What to produce
Every line below is to be copied exactly, with the pictures left out.

Records provided
== Segment start ==
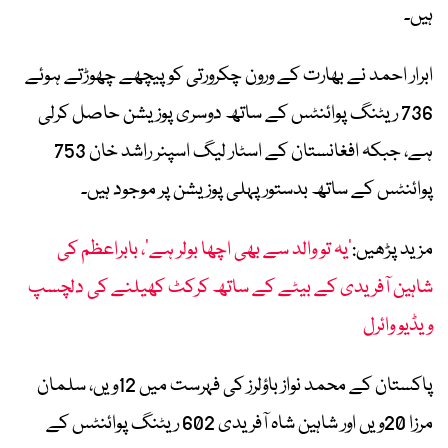
ہیں۔
ابرار احمد نے بھارت کے ورون چکرورتی کو پیچھے چھوڑتے ہوئے
736 ریٹنگ پوائنٹس کے ساتھ دوسری پوزیشن حاصل کرلی
ہے، جبکہ افغانستان کے اسٹار لیگ اسپنر راشد خان 753
پوائنٹس کے ساتھ بدستور پہلی پوزیشن پر موجود ہیں۔
مزید پڑھیں:
’یہ تو والد سے بھی اچھا بولر ہے‘، بابراعظم کی
شاہین آفریدی کے بیٹے کے ساتھ کرکٹ کھیلنے کی دلچسپ
ویڈیو وائرل
پاکستان کے محمد نواز باؤلرز کی فہرست میں 12ویں، سلمان
مرزا 20ویں اور شاہین شاہ آفریدی 602 ریٹنگ پوائنٹس کے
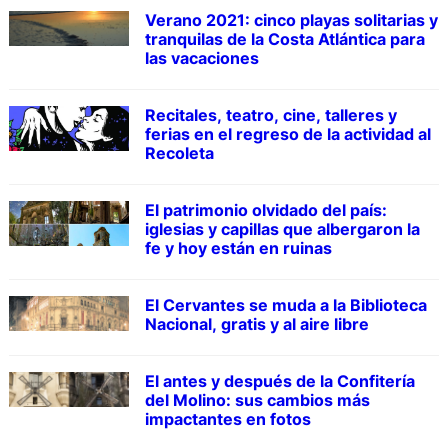
Verano 2021: cinco playas solitarias y
tranquilas de la Costa Atlántica para
las vacaciones
Recitales, teatro, cine, talleres y
ferias en el regreso de la actividad al
Recoleta
El patrimonio olvidado del país:
iglesias y capillas que albergaron la
fe y hoy están en ruinas
El Cervantes se muda a la Biblioteca
Nacional, gratis y al aire libre
El antes y después de la Confitería
del Molino: sus cambios más
impactantes en fotos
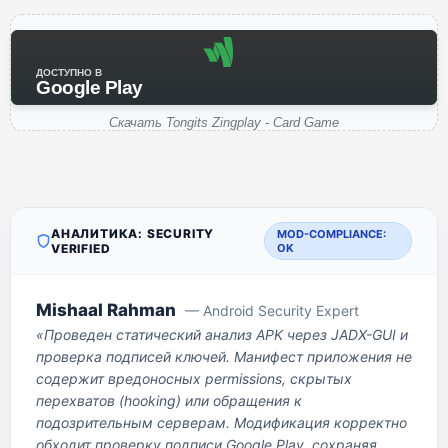
ДОСТУПНО В
Google Play
Скачать Tongits Zingplay - Card Game
АНАЛИТИКА: SECURITY
MOD-COMPLIANCE:
VERIFIED
OK
Mishaal Rahman
— Android Security Expert
«Проведен статический анализ APK через JADX-GUI и
проверка подписей ключей. Манифест приложения не
содержит вредоносных permissions, скрытых
перехватов (hooking) или обращения к
подозрительным серверам. Модификация корректно
обходит проверку подписи Google Play, сохраняя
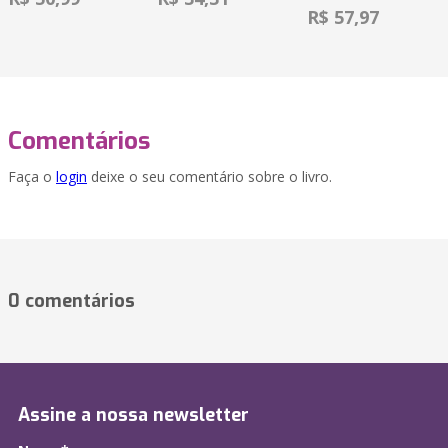
R$ 57,97
Comentários
Faça o
login
deixe o seu comentário sobre o livro.
0 comentários
Assine a nossa newsletter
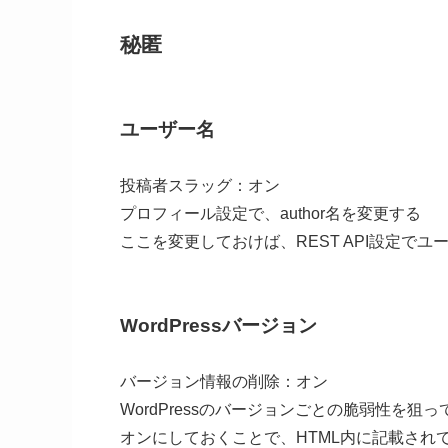
秘匿
ユーザー名
投稿者スラッグ：オン
プロフィール設定で、author名を変更する
ここを変更しておけば、REST API設定で
WordPressバージョン
バージョン情報の削除：オン
WordPressのバージョンごとの脆弱性を
オンにしておくことで、HTML内に記載されてい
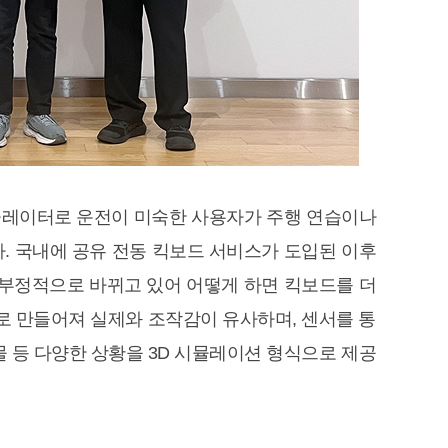
드 시뮬레이터로 운전이 미숙한 사용자가 주행 연습이나
. 국내에 공유 전동 킥보드 서비스가 도입된 이후
 부정적으로 바뀌고 있어 어떻게 하면 킥보드를 더
로 만들어져 실제와 조작감이 유사하며, 센서를 통
애물 등 다양한 상황을 3D 시뮬레이션 형식으로 제공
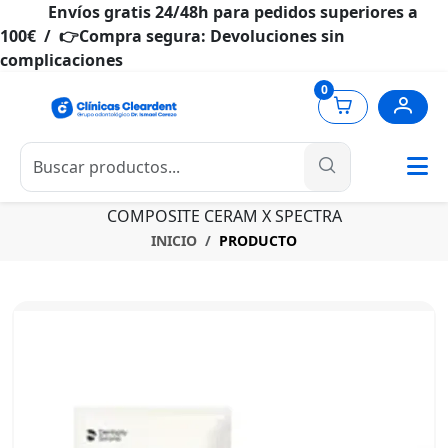
Envíos gratis 24/48h para pedidos superiores a
100€ / 👉Compra segura: Devoluciones sin
complicaciones
0
COMPOSITE CERAM X SPECTRA
INICIO
PRODUCTO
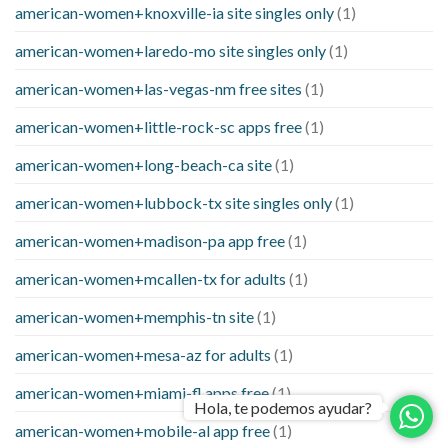
american-women+knoxville-ia site singles only
(1)
american-women+laredo-mo site singles only
(1)
american-women+las-vegas-nm free sites
(1)
american-women+little-rock-sc apps free
(1)
american-women+long-beach-ca site
(1)
american-women+lubbock-tx site singles only
(1)
american-women+madison-pa app free
(1)
american-women+mcallen-tx for adults
(1)
american-women+memphis-tn site
(1)
american-women+mesa-az for adults
(1)
american-women+miami-fl apps free
(1)
Hola, te podemos ayudar?
american-women+mobile-al app free
(1)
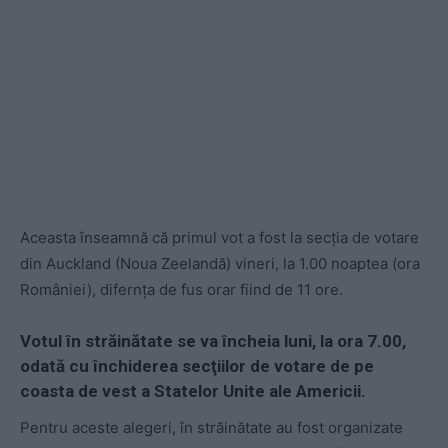
Aceasta înseamnă că primul vot a fost la secţia de votare
din Auckland (Noua Zeelandă) vineri, la 1.00 noaptea (ora
României), difernța de fus orar fiind de 11 ore.
Votul în străinătate se va încheia luni, la ora 7.00,
odată cu închiderea secţiilor de votare de pe
coasta de vest a Statelor Unite ale Americii.
Pentru aceste alegeri, în străinătate au fost organizate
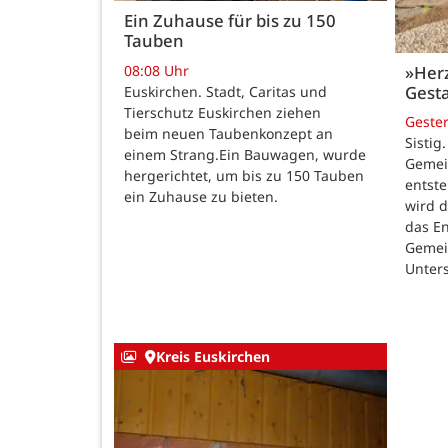
Ein Zuhause für bis zu 150
Tauben
08:08 Uhr
»Her
Gesta
Euskirchen. Stadt, Caritas und
Tierschutz Euskirchen ziehen
Geste
beim neuen Taubenkonzept an
Sistig
einem Strang.Ein Bauwagen, wurde
Gemei
hergerichtet, um bis zu 150 Tauben
entste
ein Zuhause zu bieten.
wird 
das E
Gemei
Unters
Kreis Euskirchen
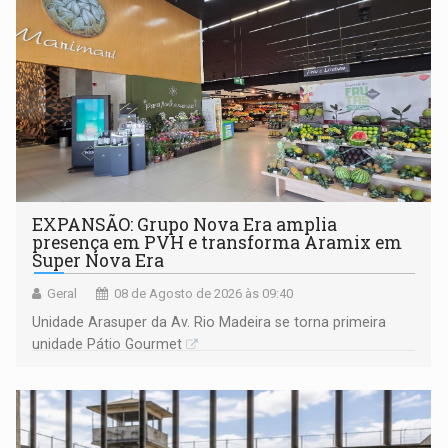
EXPANSÃO: Grupo Nova Era amplia
presença em PVH e transforma Aramix em
Super Nova Era
Geral
08 de Agosto de 2026 às 09:40
Unidade Arasuper da Av. Rio Madeira se torna primeira
unidade Pátio Gourmet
== Segment end ==
Reply
ہیں۔
ابرار احمد نے بھارت کے ورون چکرورتی کو پیچھے چھوڑتے ہوئے
736 ریٹنگ پوائنٹس کے ساتھ دوسری پوزیشن حاصل کرلی
ہے، جبکہ افغانستان کے اسٹار لیگ اسپنر راشد خان 753
پوائنٹس کے ساتھ بدستور پہلی پوزیشن پر موجود ہیں۔
مزید پڑھیں:
’یہ تو والد سے بھی اچھا بولر ہے‘، بابراعظم کی
شاہین آفریدی کے بیٹے کے ساتھ کرکٹ کھیلنے کی دلچسپ
ویڈیو وائرل
پاکستان کے محمد نواز باؤلرز کی فہرست میں 12ویں، سلمان
مرزا 20ویں اور شاہین شاہ آفریدی 602 ریٹنگ پوائنٹس کے
Verano 2021: cinco playas solitarias y
tranquilas de la Costa Atlántica para
las vacaciones
Recitales, teatro, cine, talleres y
ferias en el regreso de la actividad al
Recoleta
El patrimonio olvidado del país:
iglesias y capillas que albergaron la
fe y hoy están en ruinas
El Cervantes se muda a la Biblioteca
Nacional, gratis y al aire libre
El antes y después de la Confitería
del Molino: sus cambios más
impactantes en fotos
ДОСТУПНО В
Google Play
Скачать Tongits Zingplay - Card Game
АНАЛИТИКА: SECURITY
MOD-COMPLIANCE:
VERIFIED
OK
Mishaal Rahman
— Android Security Expert
«Проведен статический анализ APK через JADX-GUI и
проверка подписей ключей. Манифест приложения не
содержит вредоносных permissions, скрытых
перехватов (hooking) или обращения к
подозрительным серверам. Модификация корректно
обходит проверку подписи Google Play, сохраняя
R$ 57,97
Comentários
Faça o
login
deixe o seu comentário sobre o livro.
0 comentários
Assine a nossa newsletter
秘匿
ユーザー名
投稿者スラッグ：オン
プロフィール設定で、author名を変更する
ここを変更しておけば、REST API設定で
WordPressバージョン
バージョン情報の削除：オン
WordPressのバージョンごとの脆弱性を
オンにしておくことで、HTML内に記載されてい
드 시뮬레이터로 운전이 미숙한 사용자가 주행 연습이나
. 국내에 공유 전동 킥보드 서비스가 도입된 이후
 부정적으로 바뀌고 있어 어떻게 하면 킥보드를 더
로 만들어져 실제와 조작감이 유사하며, 센서를 통
애물 등 다양한 상황을 3D 시뮬레이션 형식으로 제공
Envíos gratis 24/48h para pedidos superiores a
100€ / 👉Compra segura: Devoluciones sin
complicaciones
0
COMPOSITE CERAM X SPECTRA
INICIO
PRODUCTO
american-women+knoxville-ia site singles only
(1)
american-women+laredo-mo site singles only
(1)
american-women+las-vegas-nm free sites
(1)
american-women+little-rock-sc apps free
(1)
american-women+long-beach-ca site
(1)
american-women+lubbock-tx site singles only
(1)
american-women+madison-pa app free
(1)
american-women+mcallen-tx for adults
(1)
american-women+memphis-tn site
(1)
american-women+mesa-az for adults
(1)
american-women+miami-fl apps free
(1)
Hola, te podemos ayudar?
american-women+mobile-al app free
(1)
Aceasta înseamnă că primul vot a fost la secţia de votare
din Auckland (Noua Zeelandă) vineri, la 1.00 noaptea (ora
României), difernța de fus orar fiind de 11 ore.
Votul în străinătate se va încheia luni, la ora 7.00,
odată cu închiderea secţiilor de votare de pe
coasta de vest a Statelor Unite ale Americii.
Pentru aceste alegeri, în străinătate au fost organizate
Ein Zuhause für bis zu 150
Tauben
08:08 Uhr
»Her
Gesta
Euskirchen. Stadt, Caritas und
Tierschutz Euskirchen ziehen
Geste
beim neuen Taubenkonzept an
Sistig
einem Strang.Ein Bauwagen, wurde
Gemei
hergerichtet, um bis zu 150 Tauben
entste
ein Zuhause zu bieten.
wird 
das E
Gemei
Unters
Kreis Euskirchen
EXPANSÃO: Grupo Nova Era amplia
presença em PVH e transforma Aramix em
Super Nova Era
Geral
08 de Agosto de 2026 às 09:40
Unidade Arasuper da Av. Rio Madeira se torna primeira
unidade Pátio Gourmet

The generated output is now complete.